The past, present and future of CJ Wellsmore – from ski slopes to the streets of Bangkok
CJ Wellsmore has been shredding for over two decades and is a three-time world champion. Returning to this year’s FISE World Series after recovering from multiple injuries, he is currently 3rd overall in the World Skate Roller Freestyle Park World Cup.
We get the low-down from him on how a change of scene got him into blading, and what it’s like to be one of the most seasoned pros on the circuit.
How did you get into rollerblading?
My Dad used to own a ski shop in the Snowy Mountains of Australia. I skied in the Winter X Games and was the youngest competitor when I was 11. I transferred from skiing to rollerblading back in 1996 when we moved into the city and me and my brother were given rollerblades. We just pretended to be skiing on blades down hills before we started riding at a communal skate park!
How easy was it to transfer from skiing to rollerblading?
There are many parallels between rollerblading and skiing, so the transfer was quick and easy.

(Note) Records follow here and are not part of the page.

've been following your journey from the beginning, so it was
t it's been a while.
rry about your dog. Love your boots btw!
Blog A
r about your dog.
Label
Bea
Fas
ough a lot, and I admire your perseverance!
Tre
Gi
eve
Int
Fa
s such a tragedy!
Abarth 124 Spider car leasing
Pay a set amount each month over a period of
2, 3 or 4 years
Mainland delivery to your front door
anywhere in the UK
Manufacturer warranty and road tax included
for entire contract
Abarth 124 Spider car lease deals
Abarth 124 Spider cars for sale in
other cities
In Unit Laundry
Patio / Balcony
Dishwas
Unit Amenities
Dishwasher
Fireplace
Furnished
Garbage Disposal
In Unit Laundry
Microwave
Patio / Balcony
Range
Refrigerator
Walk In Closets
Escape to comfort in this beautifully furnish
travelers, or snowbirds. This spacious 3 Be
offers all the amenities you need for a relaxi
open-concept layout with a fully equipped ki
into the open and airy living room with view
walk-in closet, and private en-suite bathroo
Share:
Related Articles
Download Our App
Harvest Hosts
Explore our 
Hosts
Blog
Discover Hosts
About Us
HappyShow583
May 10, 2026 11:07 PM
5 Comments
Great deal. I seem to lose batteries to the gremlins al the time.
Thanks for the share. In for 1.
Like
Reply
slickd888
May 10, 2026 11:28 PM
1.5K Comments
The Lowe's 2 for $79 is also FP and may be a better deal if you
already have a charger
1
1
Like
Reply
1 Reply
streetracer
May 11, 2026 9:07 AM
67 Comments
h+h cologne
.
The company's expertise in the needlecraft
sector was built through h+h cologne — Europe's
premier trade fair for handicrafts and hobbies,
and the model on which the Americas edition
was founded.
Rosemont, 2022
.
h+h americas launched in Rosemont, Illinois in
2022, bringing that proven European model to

Freestyle skiing actually comes from blading – even the names of the tricks are the same. Skiers don’t always recognise this and I try to push them to try rollerblading. If you want to become a better skier, blade in the summertime and ride on all the mega ramps. It’s exactly the same.
How did you end up becoming a pro?
It wasn’t really a goal of mine. Initially, it was all about having fun with friends and being part of a community. Then contests and pros from around the world started coming to town; seeing what was possible on skates from a young age made me think, “I want to get good at this." I wanted to do what they were doing: flipping and spinning around, showing the endless possibilities of what you can do with your body.

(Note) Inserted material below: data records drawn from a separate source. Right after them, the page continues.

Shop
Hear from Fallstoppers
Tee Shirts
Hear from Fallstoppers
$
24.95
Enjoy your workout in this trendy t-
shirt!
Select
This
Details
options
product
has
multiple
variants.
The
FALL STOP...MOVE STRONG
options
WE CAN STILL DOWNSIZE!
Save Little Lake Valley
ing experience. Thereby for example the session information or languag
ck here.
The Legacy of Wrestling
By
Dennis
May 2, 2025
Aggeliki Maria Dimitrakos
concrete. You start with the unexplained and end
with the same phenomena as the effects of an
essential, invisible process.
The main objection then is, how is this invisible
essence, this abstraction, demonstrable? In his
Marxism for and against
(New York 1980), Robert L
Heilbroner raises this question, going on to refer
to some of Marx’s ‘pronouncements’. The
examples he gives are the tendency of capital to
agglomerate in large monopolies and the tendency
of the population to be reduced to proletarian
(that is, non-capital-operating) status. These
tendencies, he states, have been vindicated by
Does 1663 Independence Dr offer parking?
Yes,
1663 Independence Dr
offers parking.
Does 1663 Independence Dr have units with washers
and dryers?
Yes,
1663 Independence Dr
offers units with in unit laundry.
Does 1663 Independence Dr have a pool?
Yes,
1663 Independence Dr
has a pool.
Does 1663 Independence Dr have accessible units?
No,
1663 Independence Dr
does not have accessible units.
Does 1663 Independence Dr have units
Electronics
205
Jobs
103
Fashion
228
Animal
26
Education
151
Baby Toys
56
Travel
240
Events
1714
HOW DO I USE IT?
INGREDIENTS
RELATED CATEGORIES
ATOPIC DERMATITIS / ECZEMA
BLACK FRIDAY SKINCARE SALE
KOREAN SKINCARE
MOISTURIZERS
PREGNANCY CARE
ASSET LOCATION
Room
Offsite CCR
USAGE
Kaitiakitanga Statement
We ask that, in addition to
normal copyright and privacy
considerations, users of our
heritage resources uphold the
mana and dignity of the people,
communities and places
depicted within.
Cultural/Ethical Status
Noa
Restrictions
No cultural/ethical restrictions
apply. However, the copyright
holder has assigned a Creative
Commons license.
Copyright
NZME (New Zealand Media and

Who did you look up to when you started blading?
Back in the day there were so many Australian pros and there was a strong scene there. Someone who stood out was Matt Solano – he was like the god of rollerblading! He’s 45 now but can still skate around the course like it was yesterday.
How’s the roller scene in Australia now?
It’s really taken a turn for the worse. Rollerblading has got quite a bit of flak from pop culture with skateboarding and surfing taking over – they're huge in Australia. I’ve moved away because the scene is so poor and not many people do it any more. I used to work for a skate shop out there called Skater HQ, going to schools and teaching inline skating – sometimes 30 students at a time. My move to Bangkok was to pursue freestyle skating, where more students are increasingly motivated and interested and wanting to learn tricks.
Do you think there is a good balance of styles on the current roller scene?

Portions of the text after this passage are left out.